Il renminbi si attesta a 6,391 (+0,16%), in leggero calo sul 6,3811 fissato questa mattina dalla Banca centrale cinese (Pboc), indebolendo la sua valuta per il secondo giorno di fila dopo sei sedute consecutive di rafforzamento.
La correzione al ribasso è maturata dopo l’annuncio della Pboc di lunedì sera secondo cui, a partire dal 15 giugno, le istituzioni finanziarie dovranno aumentare i requisiti dei depositi in valuta estera del 2%, fino al 7%, costringendo le banche a trattenere più liquidità e a ridurre le risorse di potenziale influenza sui tassi di cambio.
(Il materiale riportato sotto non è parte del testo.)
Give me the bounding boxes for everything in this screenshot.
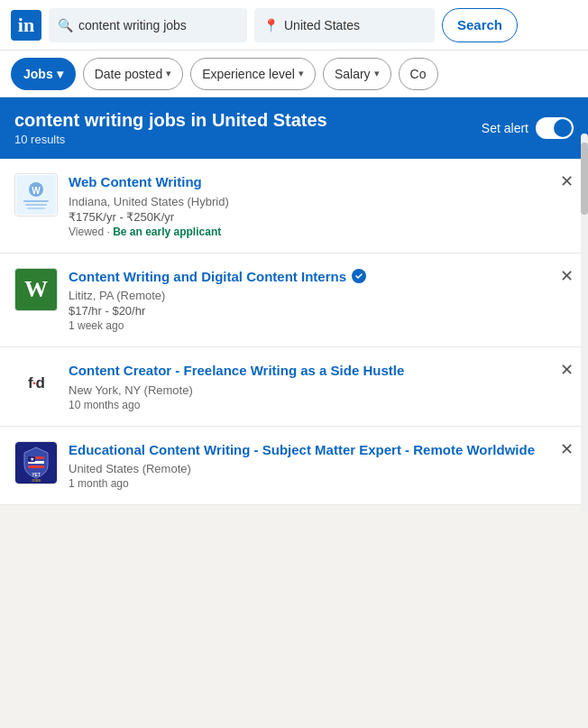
job-salary: ₹175K/yr - ₹250K/yr — [69, 210, 574, 224]
job-tag: 1 week ago — [69, 319, 574, 332]
set-alert-label: Set alert — [482, 121, 528, 135]
experience-chevron-icon: ▾ — [299, 68, 304, 79]
company-logo: W — [14, 173, 58, 217]
job-content: Content Creator - Freelance Writing as a… — [69, 362, 574, 411]
table-row: W Web Content Writing Indiana, United St… — [0, 159, 588, 253]
svg-rect-5 — [27, 207, 45, 209]
job-location: Lititz, PA (Remote) — [69, 289, 574, 302]
jobs-chevron-icon: ▾ — [57, 67, 63, 81]
svg-text:★: ★ — [30, 456, 34, 462]
experience-level-label: Experience level — [202, 67, 295, 81]
job-content: Content Writing and Digital Content Inte… — [69, 268, 574, 333]
set-alert-toggle[interactable] — [536, 117, 574, 139]
jobs-filter-button[interactable]: Jobs ▾ — [11, 58, 76, 90]
job-content: Web Content Writing Indiana, United Stat… — [69, 173, 574, 238]
table-row: ★ YET JOBS Educational Content Writing -… — [0, 427, 588, 506]
job-title[interactable]: Content Creator - Freelance Writing as a… — [69, 362, 552, 380]
date-posted-label: Date posted — [95, 67, 163, 81]
job-list: W Web Content Writing Indiana, United St… — [0, 159, 588, 505]
salary-filter[interactable]: Salary ▾ — [323, 58, 391, 90]
svg-rect-3 — [23, 200, 49, 202]
dismiss-job-3-button[interactable]: ✕ — [558, 360, 575, 380]
company-filter[interactable]: Co — [399, 58, 438, 90]
experience-level-filter[interactable]: Experience level ▾ — [190, 58, 316, 90]
date-posted-filter[interactable]: Date posted ▾ — [83, 58, 184, 90]
table-row: W Content Writing and Digital Content In… — [0, 253, 588, 348]
company-label: Co — [410, 67, 427, 81]
company-logo: W — [14, 268, 58, 311]
search-icon: 🔍 — [58, 18, 73, 32]
results-info: content writing jobs in United States 10… — [14, 110, 327, 146]
w-logo-icon: W — [24, 276, 48, 303]
location-input[interactable] — [284, 18, 426, 32]
dismiss-job-2-button[interactable]: ✕ — [558, 266, 575, 286]
salary-chevron-icon: ▾ — [374, 68, 380, 79]
dismiss-job-1-button[interactable]: ✕ — [558, 171, 575, 191]
search-button[interactable]: Search — [442, 8, 518, 42]
header: in 🔍 📍 Search — [0, 0, 588, 51]
search-input[interactable] — [78, 18, 238, 32]
results-banner: content writing jobs in United States 10… — [0, 97, 588, 159]
linkedin-logo: in — [11, 10, 41, 41]
search-box[interactable]: 🔍 — [49, 8, 247, 42]
svg-text:W: W — [32, 186, 41, 196]
writing-services-logo-icon: W — [16, 175, 56, 215]
location-box[interactable]: 📍 — [254, 8, 435, 42]
salary-label: Salary — [335, 67, 371, 81]
svg-rect-4 — [25, 204, 47, 206]
results-title: content writing jobs in United States — [14, 110, 327, 131]
date-posted-chevron-icon: ▾ — [166, 68, 171, 79]
job-title[interactable]: Web Content Writing — [69, 173, 552, 191]
job-location: Indiana, United States (Hybrid) — [69, 195, 574, 208]
job-tag: 10 months ago — [69, 399, 574, 411]
jobs-label: Jobs — [23, 67, 53, 81]
set-alert-area: Set alert — [482, 117, 574, 139]
toggle-knob — [554, 119, 572, 137]
results-count: 10 results — [14, 133, 327, 146]
table-row: f·d Content Creator - Freelance Writing … — [0, 347, 588, 427]
logo-custom-icon: W — [16, 175, 56, 215]
fud-logo-icon: f·d — [28, 374, 44, 392]
dismiss-job-4-button[interactable]: ✕ — [558, 439, 575, 459]
svg-text:YET: YET — [32, 472, 41, 477]
early-applicant-badge: Be an early applicant — [113, 226, 221, 238]
job-location: United States (Remote) — [69, 462, 574, 475]
svg-text:JOBS: JOBS — [32, 478, 41, 483]
scrollbar-thumb[interactable] — [581, 143, 588, 215]
company-logo: ★ YET JOBS — [14, 441, 58, 484]
job-title-text: Content Writing and Digital Content Inte… — [69, 268, 346, 286]
location-pin-icon: 📍 — [263, 18, 279, 32]
verified-badge-icon — [352, 269, 366, 283]
company-logo: f·d — [14, 362, 58, 405]
job-tag: Viewed · Be an early applicant — [69, 226, 574, 238]
job-tag: 1 month ago — [69, 477, 574, 490]
yetjobs-logo-icon: ★ YET JOBS — [15, 442, 57, 484]
job-title[interactable]: Content Writing and Digital Content Inte… — [69, 268, 552, 286]
job-salary: $17/hr - $20/hr — [69, 304, 574, 318]
job-content: Educational Content Writing - Subject Ma… — [69, 441, 574, 491]
scrollbar[interactable] — [581, 134, 588, 512]
filter-bar: Jobs ▾ Date posted ▾ Experience level ▾ … — [0, 51, 588, 97]
job-title[interactable]: Educational Content Writing - Subject Ma… — [69, 441, 552, 459]
job-location: New York, NY (Remote) — [69, 383, 574, 397]
svg-rect-10 — [28, 465, 44, 468]
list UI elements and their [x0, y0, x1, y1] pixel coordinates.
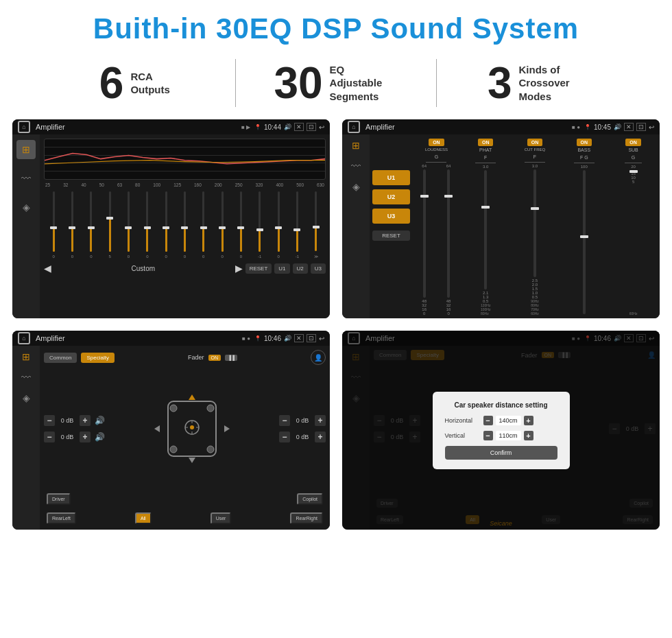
- svg-marker-13: [154, 425, 160, 432]
- copilot-btn[interactable]: Copilot: [297, 493, 323, 505]
- slider-15[interactable]: ≫: [308, 190, 324, 259]
- slider-13[interactable]: 0: [270, 190, 287, 259]
- eq-sidebar-icon-3[interactable]: ◈: [16, 198, 36, 217]
- user-btn[interactable]: User: [211, 512, 232, 524]
- slider-2[interactable]: 0: [64, 190, 80, 259]
- cross-icon-3[interactable]: ◈: [352, 181, 360, 192]
- fader-profile-btn[interactable]: 👤: [311, 350, 326, 365]
- x-icon[interactable]: ✕: [294, 123, 304, 131]
- slider-5[interactable]: 0: [120, 190, 136, 259]
- confirm-button[interactable]: Confirm: [445, 446, 557, 460]
- db-plus-tr[interactable]: +: [315, 415, 326, 426]
- slider-14[interactable]: -1: [289, 190, 305, 259]
- slider-8[interactable]: 0: [176, 190, 193, 259]
- ch-loudness: ON LOUDNESS G 64 48: [413, 139, 460, 316]
- db-minus-tr[interactable]: −: [279, 415, 290, 426]
- db-minus-br[interactable]: −: [279, 432, 290, 442]
- slider-1[interactable]: 0: [45, 190, 62, 259]
- slider-9[interactable]: 0: [195, 190, 212, 259]
- u2-cross-btn[interactable]: U2: [372, 189, 410, 204]
- home-icon-2[interactable]: ⌂: [348, 121, 360, 133]
- u1-btn[interactable]: U1: [274, 263, 289, 274]
- on-badge[interactable]: ON: [208, 355, 221, 361]
- back-icon-3[interactable]: ↩: [319, 335, 324, 342]
- driver-btn[interactable]: Driver: [47, 493, 71, 505]
- cutfreq-toggle[interactable]: ON: [527, 139, 543, 146]
- u2-btn[interactable]: U2: [293, 263, 308, 274]
- slider-7[interactable]: 0: [158, 190, 174, 259]
- tab-specialty[interactable]: Specialty: [81, 353, 114, 363]
- rearleft-btn[interactable]: RearLeft: [47, 512, 76, 524]
- dialog-overlay: Car speaker distance setting Horizontal …: [342, 331, 660, 530]
- vertical-label: Vertical: [445, 432, 479, 439]
- u3-cross-btn[interactable]: U3: [372, 209, 410, 224]
- fader-icon-2[interactable]: 〰: [21, 372, 31, 383]
- rearright-btn[interactable]: RearRight: [290, 512, 323, 524]
- window-icon[interactable]: ⊡: [307, 123, 316, 131]
- db-plus-tl[interactable]: +: [80, 415, 91, 426]
- db-val-tl: 0 dB: [58, 417, 77, 424]
- screen2-title: Amplifier: [365, 123, 568, 131]
- home-icon[interactable]: ⌂: [18, 121, 30, 133]
- home-icon-3[interactable]: ⌂: [18, 332, 30, 344]
- page-title: Buith-in 30EQ DSP Sound System: [14, 12, 658, 45]
- screen-fader: ⌂ Amplifier ■ ● 📍 10:46 🔊 ✕ ⊡ ↩ ⊞ 〰 ◈ Co…: [12, 331, 330, 530]
- fader-sidebar: ⊞ 〰 ◈: [12, 346, 40, 530]
- stat-crossover: 3 Kinds ofCrossover Modes: [444, 61, 631, 105]
- slider-10[interactable]: 0: [214, 190, 230, 259]
- ch-cutfreq: ON CUT FREQ F 3.0 2.52.01.51.0: [512, 139, 559, 316]
- svg-point-9: [170, 446, 177, 453]
- fader-icon-1[interactable]: ⊞: [22, 351, 30, 362]
- fader-slider-badge[interactable]: ▐▐: [225, 355, 237, 361]
- x-icon-2[interactable]: ✕: [624, 123, 634, 131]
- prev-btn[interactable]: ◀: [44, 263, 51, 274]
- all-btn[interactable]: All: [135, 512, 152, 524]
- slider-3[interactable]: 0: [83, 190, 99, 259]
- fader-icon-3[interactable]: ◈: [23, 392, 30, 403]
- slider-6[interactable]: 0: [139, 190, 156, 259]
- svg-point-2: [190, 425, 194, 429]
- phat-toggle[interactable]: ON: [478, 139, 494, 146]
- statusbar-eq: ⌂ Amplifier ■ ▶ 📍 10:44 🔊 ✕ ⊡ ↩: [12, 119, 330, 134]
- screen3-time: 10:46: [264, 335, 281, 342]
- window-icon-2[interactable]: ⊡: [636, 123, 646, 131]
- vertical-minus[interactable]: −: [483, 431, 493, 440]
- u3-btn[interactable]: U3: [311, 263, 326, 274]
- record-icon: ■ ▶: [241, 124, 250, 130]
- window-icon-3[interactable]: ⊡: [307, 334, 316, 342]
- slider-4[interactable]: 5: [101, 190, 118, 259]
- screen3-title: Amplifier: [36, 334, 238, 342]
- vertical-plus[interactable]: +: [524, 431, 533, 440]
- back-icon[interactable]: ↩: [319, 123, 324, 131]
- slider-11[interactable]: 0: [232, 190, 249, 259]
- x-icon-3[interactable]: ✕: [294, 334, 304, 342]
- loudness-toggle[interactable]: ON: [429, 139, 444, 146]
- reset-cross-btn[interactable]: RESET: [372, 231, 410, 241]
- divider-2: [436, 59, 437, 107]
- u1-cross-btn[interactable]: U1: [372, 170, 410, 185]
- eq-sliders: 0 0 0 5 0 0 0 0 0 0 0 -1 0 -1 ≫: [44, 190, 326, 259]
- db-minus-bl[interactable]: −: [44, 432, 55, 442]
- eq-sidebar-icon-1[interactable]: ⊞: [16, 140, 36, 159]
- horizontal-plus[interactable]: +: [524, 416, 533, 425]
- back-icon-2[interactable]: ↩: [649, 123, 654, 131]
- db-minus-tl[interactable]: −: [44, 415, 55, 426]
- next-btn[interactable]: ▶: [235, 263, 243, 274]
- eq-sidebar-icon-2[interactable]: 〰: [16, 169, 36, 188]
- slider-12[interactable]: -1: [252, 190, 268, 259]
- screen2-time: 10:45: [594, 123, 611, 131]
- tab-common[interactable]: Common: [44, 353, 77, 363]
- db-plus-br[interactable]: +: [315, 432, 326, 442]
- cross-icon-1[interactable]: ⊞: [352, 140, 360, 151]
- bass-toggle[interactable]: ON: [577, 139, 592, 146]
- ch-sub: ON SUB G 20 15105: [610, 139, 657, 316]
- db-plus-bl[interactable]: +: [80, 432, 91, 442]
- header: Buith-in 30EQ DSP Sound System: [0, 0, 672, 52]
- cross-icon-2[interactable]: 〰: [351, 161, 361, 172]
- stat-eq: 30 EQ AdjustableSegments: [243, 61, 430, 105]
- horizontal-minus[interactable]: −: [483, 416, 493, 425]
- divider-1: [235, 59, 236, 107]
- sub-toggle[interactable]: ON: [625, 139, 641, 146]
- reset-btn[interactable]: RESET: [245, 263, 272, 274]
- svg-marker-12: [189, 458, 195, 463]
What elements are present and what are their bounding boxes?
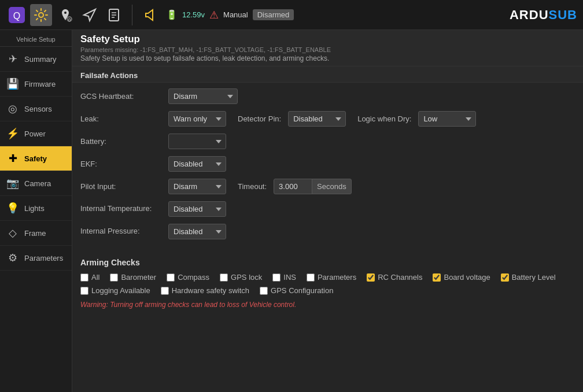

Si è trattato del primo aumento del genere in 14 anni, da maggio del 2007, destinata secondo gli economisti a ridurre la valuta estera disponibile per il commercio a lungo termine di circa 20 miliardi di dollari.
Tuttavia, gli analisti hanno rimarcato che l’importo in dollari interessato è meno significativo del messaggio lanciato dalla Pboc, secondo cui lo yuan non si sposterà nell’unica direzione di rafforzamento continuo rispetto al biglietto verde.